Which of the lines in the records below hold the string "button"? Copy every one of them.

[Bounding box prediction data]
────
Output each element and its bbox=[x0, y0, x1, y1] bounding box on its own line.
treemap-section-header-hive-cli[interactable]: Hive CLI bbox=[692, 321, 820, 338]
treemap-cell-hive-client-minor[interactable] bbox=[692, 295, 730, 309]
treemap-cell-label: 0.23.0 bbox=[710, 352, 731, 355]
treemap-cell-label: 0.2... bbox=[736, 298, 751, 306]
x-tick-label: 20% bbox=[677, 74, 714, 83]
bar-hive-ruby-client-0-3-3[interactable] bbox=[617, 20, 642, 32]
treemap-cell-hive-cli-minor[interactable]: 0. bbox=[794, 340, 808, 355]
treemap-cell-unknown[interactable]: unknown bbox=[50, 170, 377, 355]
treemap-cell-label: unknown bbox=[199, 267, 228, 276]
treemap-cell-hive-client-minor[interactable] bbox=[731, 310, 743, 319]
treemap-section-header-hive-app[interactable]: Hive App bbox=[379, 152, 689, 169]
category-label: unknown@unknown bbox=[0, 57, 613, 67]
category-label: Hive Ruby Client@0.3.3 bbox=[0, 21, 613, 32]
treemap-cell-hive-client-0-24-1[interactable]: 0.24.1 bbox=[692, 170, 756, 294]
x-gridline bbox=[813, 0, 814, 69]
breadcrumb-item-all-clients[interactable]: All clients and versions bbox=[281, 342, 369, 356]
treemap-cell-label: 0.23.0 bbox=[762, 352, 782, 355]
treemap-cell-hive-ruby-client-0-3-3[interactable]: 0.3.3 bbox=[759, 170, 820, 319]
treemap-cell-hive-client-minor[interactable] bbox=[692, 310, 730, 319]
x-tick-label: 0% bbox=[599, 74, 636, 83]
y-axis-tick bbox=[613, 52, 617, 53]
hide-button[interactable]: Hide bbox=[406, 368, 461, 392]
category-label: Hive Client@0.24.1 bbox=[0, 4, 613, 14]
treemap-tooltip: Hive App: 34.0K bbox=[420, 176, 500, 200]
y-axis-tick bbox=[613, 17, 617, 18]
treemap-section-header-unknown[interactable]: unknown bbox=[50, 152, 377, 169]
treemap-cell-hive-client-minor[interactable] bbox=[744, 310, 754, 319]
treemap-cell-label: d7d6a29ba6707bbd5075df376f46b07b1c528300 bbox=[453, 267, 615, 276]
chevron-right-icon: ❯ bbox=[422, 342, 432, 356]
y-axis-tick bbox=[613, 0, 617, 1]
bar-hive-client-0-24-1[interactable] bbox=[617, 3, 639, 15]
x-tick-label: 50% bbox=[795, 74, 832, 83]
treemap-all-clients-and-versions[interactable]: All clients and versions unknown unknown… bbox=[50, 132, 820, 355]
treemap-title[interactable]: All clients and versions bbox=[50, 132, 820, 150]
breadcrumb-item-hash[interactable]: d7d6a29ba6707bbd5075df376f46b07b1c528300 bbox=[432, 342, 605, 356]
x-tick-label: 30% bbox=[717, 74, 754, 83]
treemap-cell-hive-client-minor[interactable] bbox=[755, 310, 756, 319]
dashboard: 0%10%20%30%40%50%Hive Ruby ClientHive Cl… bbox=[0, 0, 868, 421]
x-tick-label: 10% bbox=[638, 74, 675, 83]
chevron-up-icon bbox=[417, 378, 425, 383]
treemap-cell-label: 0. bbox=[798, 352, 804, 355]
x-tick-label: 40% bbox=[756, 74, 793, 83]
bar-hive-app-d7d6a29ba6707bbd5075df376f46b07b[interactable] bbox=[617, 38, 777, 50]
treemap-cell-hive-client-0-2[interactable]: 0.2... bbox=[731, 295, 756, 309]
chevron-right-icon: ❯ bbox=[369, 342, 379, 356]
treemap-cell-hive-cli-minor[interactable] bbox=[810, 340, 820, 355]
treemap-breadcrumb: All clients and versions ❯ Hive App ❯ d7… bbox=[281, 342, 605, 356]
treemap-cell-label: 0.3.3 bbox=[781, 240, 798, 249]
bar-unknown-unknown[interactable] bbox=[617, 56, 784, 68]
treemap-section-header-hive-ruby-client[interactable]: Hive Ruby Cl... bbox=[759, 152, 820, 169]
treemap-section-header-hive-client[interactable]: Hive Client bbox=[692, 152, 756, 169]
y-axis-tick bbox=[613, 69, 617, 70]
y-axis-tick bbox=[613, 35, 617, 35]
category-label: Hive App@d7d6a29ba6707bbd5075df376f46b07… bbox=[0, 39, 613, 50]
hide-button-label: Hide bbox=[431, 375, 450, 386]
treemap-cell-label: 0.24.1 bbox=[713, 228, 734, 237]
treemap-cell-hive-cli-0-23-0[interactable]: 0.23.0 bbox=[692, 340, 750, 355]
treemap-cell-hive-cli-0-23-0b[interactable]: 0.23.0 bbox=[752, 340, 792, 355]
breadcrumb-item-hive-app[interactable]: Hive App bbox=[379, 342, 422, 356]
────
Response for this exercise –
hide-button[interactable]: Hide bbox=[406, 368, 461, 392]
hide-button-label: Hide bbox=[431, 375, 450, 386]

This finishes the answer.